Il suffit de regarder l’inflation qui revient au galop. Entre 0 et 1 % pendant des décennies, puis à 8 et bientôt les deux chiffres. Seulement et c’est assez logique, la monnaie unique étant de valeur différente pour les Etats, nous rencontrons des taux d’inflation différents. Que ferait le docteur de famille ? Il administrerait à chacun de ses patients la thérapie adaptée à son cas. Que fait la BCE ? Elle impose le même remède: soit à l’Allemagne qui emprunte encore à taux négatifs, puis aux autres Etats membres qui empruntent à 4 %, voir plus. Mais nous sommes tombés sur la tête – souveraineté revient, ils sont tombés sur la tête !

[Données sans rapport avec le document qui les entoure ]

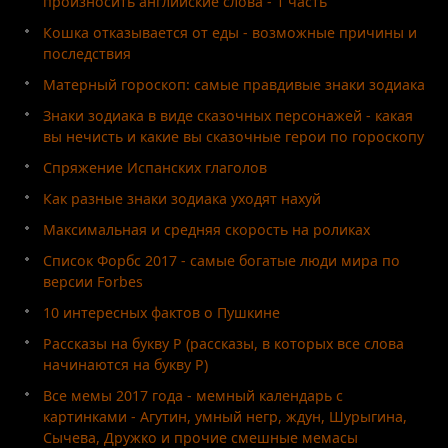
произносить английские слова - 1 часть
Кошка отказывается от еды - возможные причины и
последствия
Матерный гороскоп: самые правдивые знаки зодиака
Знаки зодиака в виде сказочных персонажей - какая
вы нечисть и какие вы сказочные герои по гороскопу
Спряжение Испанских глаголов
Как разные знаки зодиака уходят нахуй
Максимальная и средняя скорость на роликах
Список Форбс 2017 - самые богатые люди мира по
версии Forbes
10 интересных фактов о Пушкине
Рассказы на букву Р (рассказы, в которых все слова
начинаются на букву Р)
Все мемы 2017 года - мемный календарь с
картинками - Агутин, умный негр, ждун, Шурыгина,
Сычева, Дружко и прочие смешные мемасы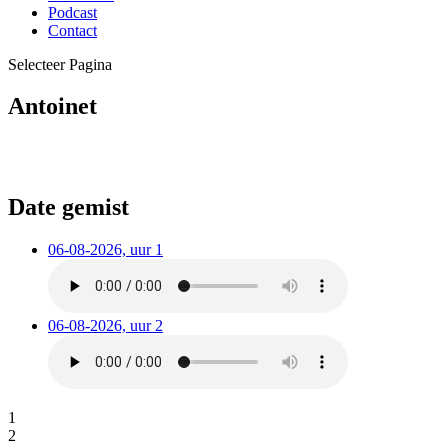
Podcast
Contact
Selecteer Pagina
Antoinet
Date gemist
06-08-2026, uur 1
06-08-2026, uur 2
1
2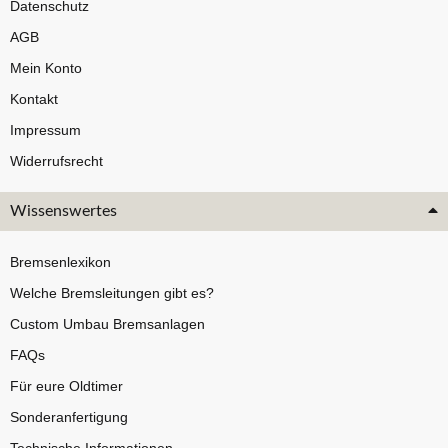
Datenschutz
AGB
Mein Konto
Kontakt
Impressum
Widerrufsrecht
Wissenswertes
Bremsenlexikon
Welche Bremsleitungen gibt es?
Custom Umbau Bremsanlagen
FAQs
Für eure Oldtimer
Sonderanfertigung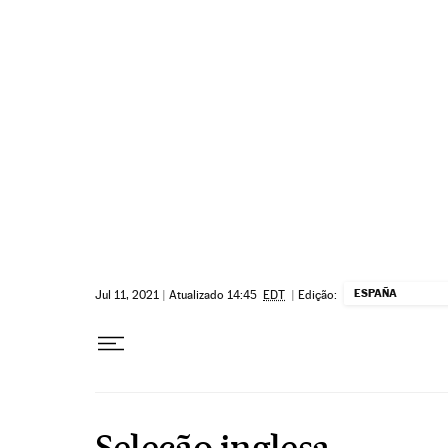
Pular para o conteúdo
ESPAÑA
Jul 11, 2021
|
Atualizado 14:45
EDT
|
Edição:
Seleção inglesa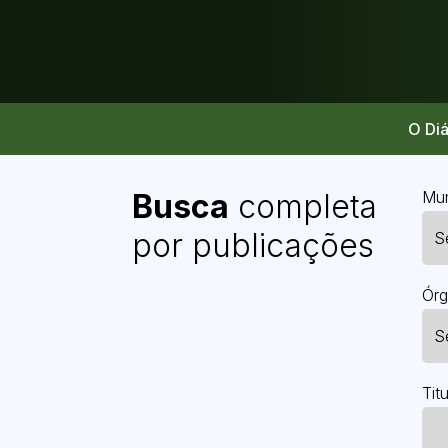
O Diá
Busca
completa
Mun
por publicações
Órg
Titu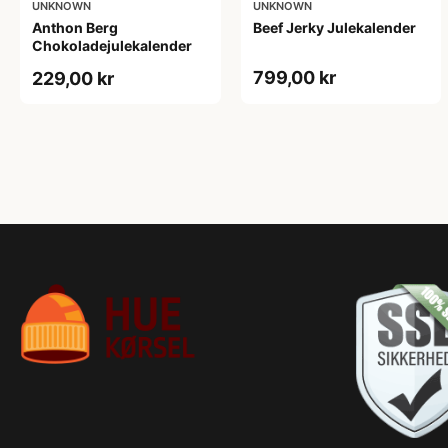
UNKNOWN
UNKNOWN
Anthon Berg
Beef Jerky Julekalender
Chokoladejulekalender
799,00 kr
229,00 kr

Le Général de Gaulle arrive au pouvoir et lance une dévaluation de 17,5 %. Le coût de nos productions redevient compétitif. Puis, aussitôt après, il lance un un programme adapté à la maladie française. De quoi la France a t-elle besoin ? D’un PIB plus important, seule façon d’obtenir des recettes sans pomper dans les livrets des Français. Je reprends souvent les calculs de Monsieur Maurice Allais : si nous avions continué la bonne politique menée de 58 à 69, notre PIB serait au moins le double de ce qu’il est. Priorité des priorités : l’investissement et les Français peuvent investir. Seulement voilà, si tous les emprunts émis par le Général ont été largement couverts, c’est parce que les Français avaient confiance dans le monde politique d’alors.

C’est aux hommes de bonne volonté, ceux qui possèdent encore une certaine vision de la France, de bâtir un projet qui parle aux Français, qui dessine un avenir meilleur, qui nous fasse reprendre notre place en haut du podium. Oui, la France a besoin de plus d’Etat, d’un marché alimenté par des entreprises libérées du joug, mais surtout il faut rétablir la confiance.